**Transcribed page contents:**
*** Begin section ***
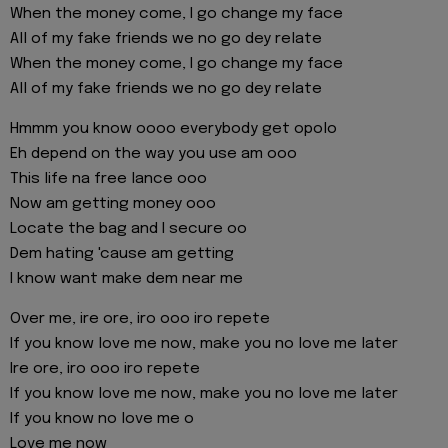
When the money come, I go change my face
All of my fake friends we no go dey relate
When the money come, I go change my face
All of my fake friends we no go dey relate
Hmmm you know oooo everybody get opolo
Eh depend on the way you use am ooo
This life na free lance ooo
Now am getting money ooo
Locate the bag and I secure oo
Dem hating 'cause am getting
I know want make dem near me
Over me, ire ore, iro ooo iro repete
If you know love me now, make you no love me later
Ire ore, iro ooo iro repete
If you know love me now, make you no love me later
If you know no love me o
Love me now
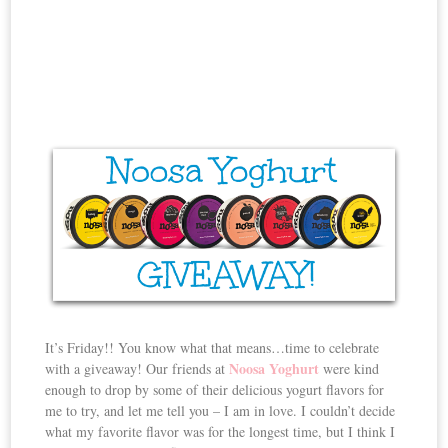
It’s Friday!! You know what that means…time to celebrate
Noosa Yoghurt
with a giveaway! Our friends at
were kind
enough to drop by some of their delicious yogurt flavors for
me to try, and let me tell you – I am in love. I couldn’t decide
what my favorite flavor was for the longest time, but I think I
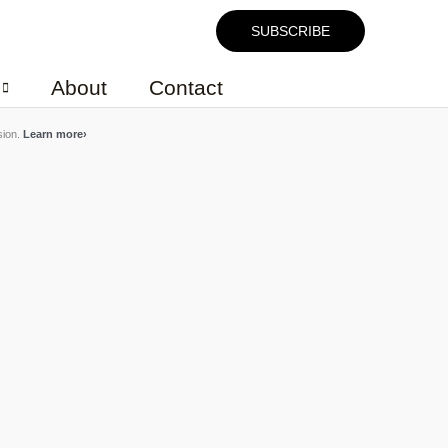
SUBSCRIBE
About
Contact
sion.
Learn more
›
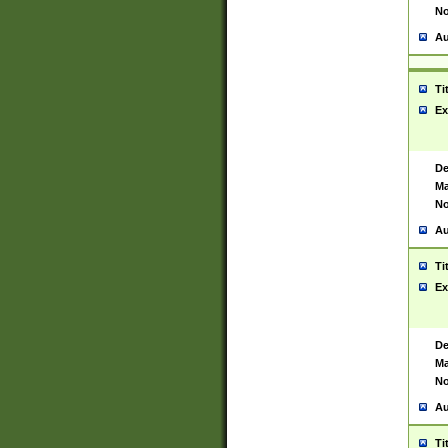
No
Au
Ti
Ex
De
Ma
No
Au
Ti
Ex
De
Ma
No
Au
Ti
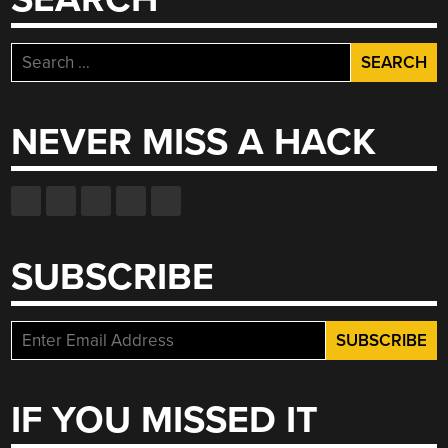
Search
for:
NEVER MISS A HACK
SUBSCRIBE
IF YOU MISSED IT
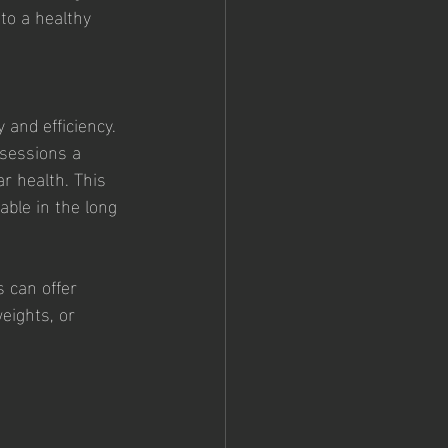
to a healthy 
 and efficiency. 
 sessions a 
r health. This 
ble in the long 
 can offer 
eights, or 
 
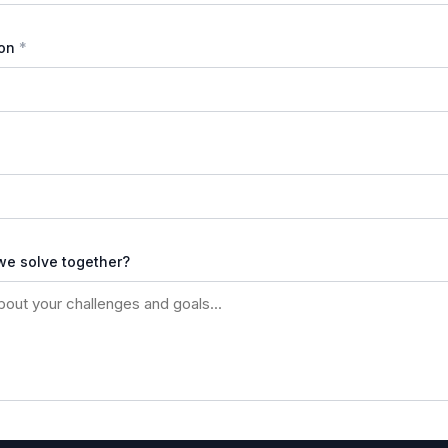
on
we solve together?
*** End section ***
*** Begin section ***
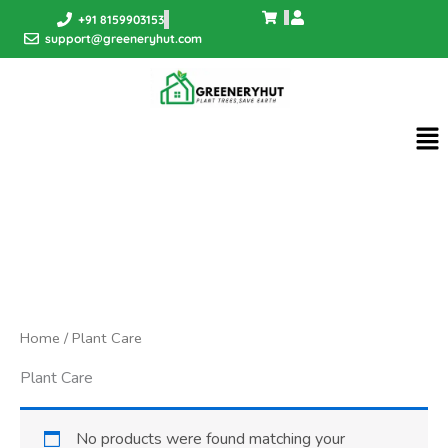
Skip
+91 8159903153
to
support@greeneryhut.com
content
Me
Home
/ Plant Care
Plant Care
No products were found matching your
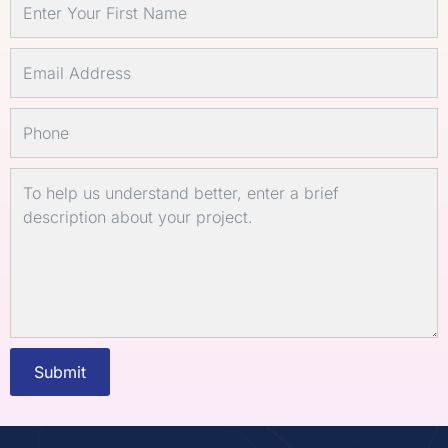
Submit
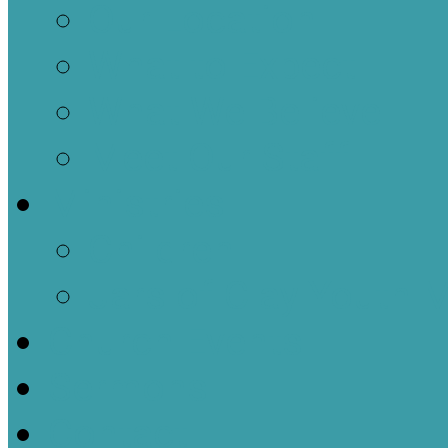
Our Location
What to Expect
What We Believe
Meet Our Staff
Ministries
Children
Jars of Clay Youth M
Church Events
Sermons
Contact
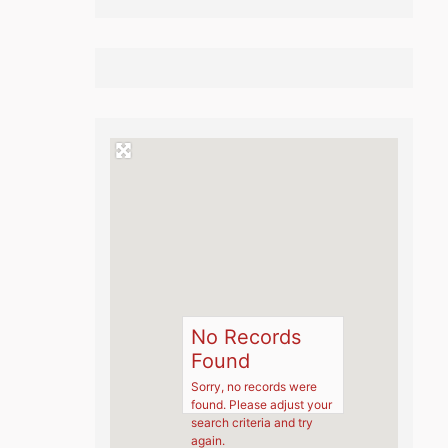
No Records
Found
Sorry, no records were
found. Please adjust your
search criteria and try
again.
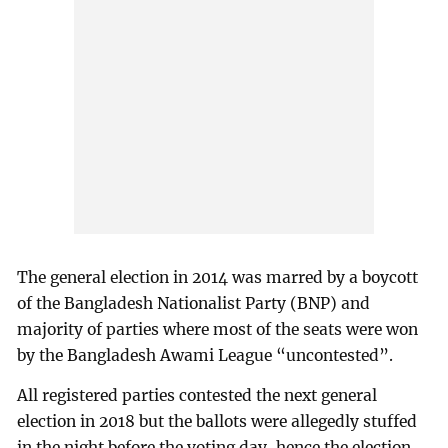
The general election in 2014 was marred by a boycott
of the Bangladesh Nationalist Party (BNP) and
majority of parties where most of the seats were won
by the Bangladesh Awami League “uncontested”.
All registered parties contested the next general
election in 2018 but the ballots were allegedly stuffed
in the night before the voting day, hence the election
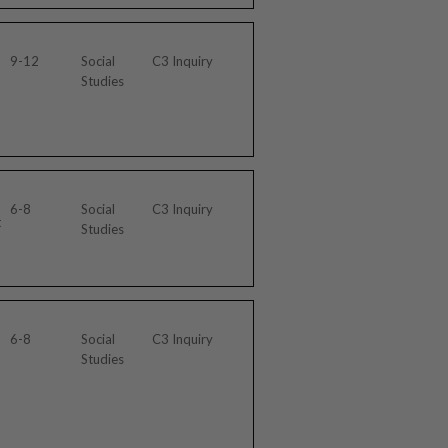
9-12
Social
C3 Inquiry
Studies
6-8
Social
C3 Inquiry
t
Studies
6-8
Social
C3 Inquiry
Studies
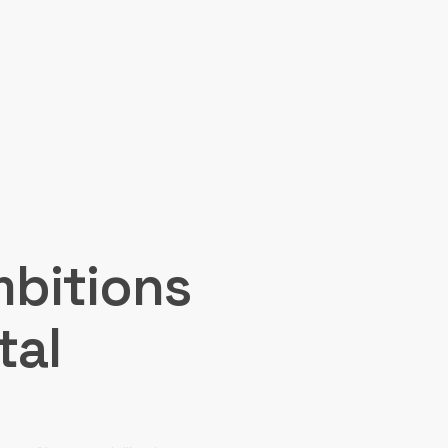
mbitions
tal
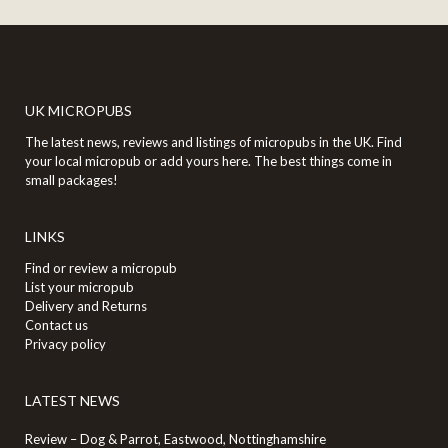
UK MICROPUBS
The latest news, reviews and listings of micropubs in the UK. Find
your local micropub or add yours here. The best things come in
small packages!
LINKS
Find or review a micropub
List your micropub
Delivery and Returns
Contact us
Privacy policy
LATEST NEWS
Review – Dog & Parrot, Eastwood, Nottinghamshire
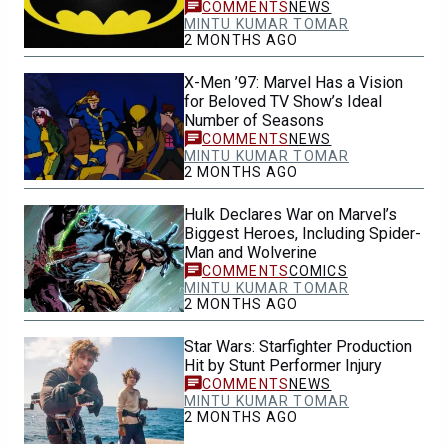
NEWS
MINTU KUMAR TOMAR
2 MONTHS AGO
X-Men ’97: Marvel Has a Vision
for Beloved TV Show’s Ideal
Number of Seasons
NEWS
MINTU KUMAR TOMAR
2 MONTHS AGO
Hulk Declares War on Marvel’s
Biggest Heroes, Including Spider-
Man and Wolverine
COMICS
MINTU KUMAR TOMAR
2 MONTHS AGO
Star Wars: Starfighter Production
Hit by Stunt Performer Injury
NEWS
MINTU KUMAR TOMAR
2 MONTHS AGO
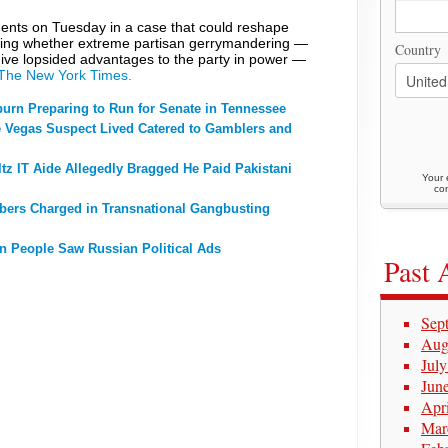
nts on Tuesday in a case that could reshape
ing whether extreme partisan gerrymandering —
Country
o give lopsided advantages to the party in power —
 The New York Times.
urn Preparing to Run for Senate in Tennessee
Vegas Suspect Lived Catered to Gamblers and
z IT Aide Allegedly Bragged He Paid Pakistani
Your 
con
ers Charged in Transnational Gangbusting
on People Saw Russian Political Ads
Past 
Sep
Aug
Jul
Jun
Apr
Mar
*** End section ***
*** Begin section ***
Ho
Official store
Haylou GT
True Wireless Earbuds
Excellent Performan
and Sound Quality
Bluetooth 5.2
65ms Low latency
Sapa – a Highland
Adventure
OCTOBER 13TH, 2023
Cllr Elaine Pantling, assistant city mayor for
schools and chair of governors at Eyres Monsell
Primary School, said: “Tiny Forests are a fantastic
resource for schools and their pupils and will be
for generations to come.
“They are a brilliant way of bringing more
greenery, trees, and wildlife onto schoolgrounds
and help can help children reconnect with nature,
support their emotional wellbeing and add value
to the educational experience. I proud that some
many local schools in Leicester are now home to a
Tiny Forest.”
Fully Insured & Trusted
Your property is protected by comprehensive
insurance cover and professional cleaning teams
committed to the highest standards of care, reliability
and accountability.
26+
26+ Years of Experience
*** End section ***
**WHAT THE EXERCISE ASKS:**
Return exactly, and only, the lines above starting at the line that contains "resource for schools" and ending at the line that contains "many local schools".

**TASK ANSWER:**
resource for schools and their pupils and will be
for generations to come.
“They are a brilliant way of bringing more
greenery, trees, and wildlife onto schoolgrounds
and help can help children reconnect with nature,
support their emotional wellbeing and add value
to the educational experience. I proud that some
many local schools in Leicester are now home to a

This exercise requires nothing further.